Since the end of 2020, we’ve seen a significant increase in zero-day
利用、勒索软件攻击和大规模妥协
7分钟
研究
Stories from the SOC Part 2: MSIX Installer Utilizes Telegram Bot to Execute IDAT Loader
在我们的博客系列的第一部分, we discussed how a Rust based application was used to download 和 execute the IDAT Loader. 在本系列的第二部分中, we will be providing analysis of how an MSIX installer led to the download 和 execution of the IDAT Loader.
2分钟
研究
Why The External Attack Surface Matters: An analysis into APAC related threat activities
Considerable focus within the cybersecurity industry has been placed on the attack surface of organizations, giving rise to external attack surface management (EASM) technologies as a means to monitor said surface.
9分钟
研究
The Updated APT Playbook: Tales from the Kimsuky threat actor group
Within Rapid7实验室 we continually track 和 monitor threat groups. 作为这个过程的一部分, we routinely identify evolving tactics from threat groups in what is an unceasing game of cat 和 mouse.
19分钟
紧急威胁响应
CVE-2024-27198 和 CVE-2024-27199: JetBrains TeamCity Multiple Authentication Bypass Vulnerabilities (FIXED)

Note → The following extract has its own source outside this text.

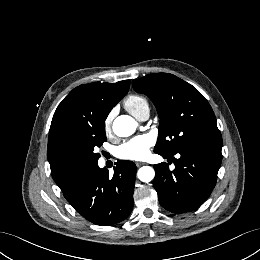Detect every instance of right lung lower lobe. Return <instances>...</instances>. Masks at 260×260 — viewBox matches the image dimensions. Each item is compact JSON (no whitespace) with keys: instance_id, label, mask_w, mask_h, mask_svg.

Rapid7’s vulnerability research team identified two new vulnerabilities affecting JetBrains TeamCity CI/CD server: CVE-2024-27198 和 CVE-2024-27199, 这两个都是身份验证绕过.
3分钟
脆弱性管理
High-Risk Vulnerabilities in ConnectWise ScreenConnect
2月19日, 2024 ConnectWise disclosed two vulnerabilities in their ScreenConnect remote access software. 这两个漏洞都影响screenconnect23.9.7点及更早.
7分钟
事件响应
RCE到silver:来自战场的IR故事
Rapid7 事件响应 was engaged to investigate an incident involving unauthorized access to two publicly-facing Confluence servers that were the source of multiple malware executions.
2分钟
紧急威胁响应
Critical Fortinet FortiOS CVE-2024-21762 Exploited
CVE-2024-21762 is a critical out-of-bounds write vulnerability in Fortinet's FortiOS operating system that is known to have been exploited in the wild. Fortinet SSL VPN vulnerabilities are frequent targets for state-sponsored 和 other motivated adversaries.
14分钟
Ransomware
Exploring the (Not So) Secret Code of Black Hunt Ransomware
In this analysis we examined the BlackHunt sample shared on X (formerly Twitter). During our analysis we found notable similarities between BlackHunt ransomware 和 LockBit, which suggested that it uses leaked code of Lockbit. In addition, it uses some techniques similar to REvil ransomware.
2分钟
紧急威胁响应
CVE-2024-0204: Critical Authentication Bypass in Fortra GoAnywhere MFT
1月22日, 2024, Fortra published a security advisory on CVE-2024-0204, a critical authentication bypass affecting its GoAnywhere MFT secure managed file transfer product prior to version 7.4.1.
3分钟
紧急威胁响应
Critical CVEs in Outdated Versions of Atlassian Confluence 和 VMware vCenter Server
Rapid7 is highlighting two critical vulnerabilities in outdated versions of
本周广泛部署的软件. Atlassian披露
[http://confluence.atlassian.com/security/cve-2023-22527-rce-remote-code-execution-vulnerability-in-confluence-data-center-和-confluence-server-1333990257.html]
CVE-2023-22527, a template injection vulnerability in Confluence Server with a
maxed-out CVSS score of 10, while VMware pushed a fresh update to its October
2023 vCenter服务器咨询
[http://www.vmwar
5分钟
脆弱性管理
Whispers of Atlantida: Safeguarding Your Digital Treasure
Recently, Rapid7 observed a new stealer named Atlantida. The stealer tricks users to download a malicious file from a compromised website, 和 uses several evasion techniques such as reflective loading 和 injection before the stealer is loaded.
4分钟
Ransomware
2023年勒索软件统计:回顾未来计划
As we step into 2024, the first victims of ransomware attacks are already being reported. What can the 2023 ransomware stats tell us about the year that was, 和 how can we use them to plan for the year ahead?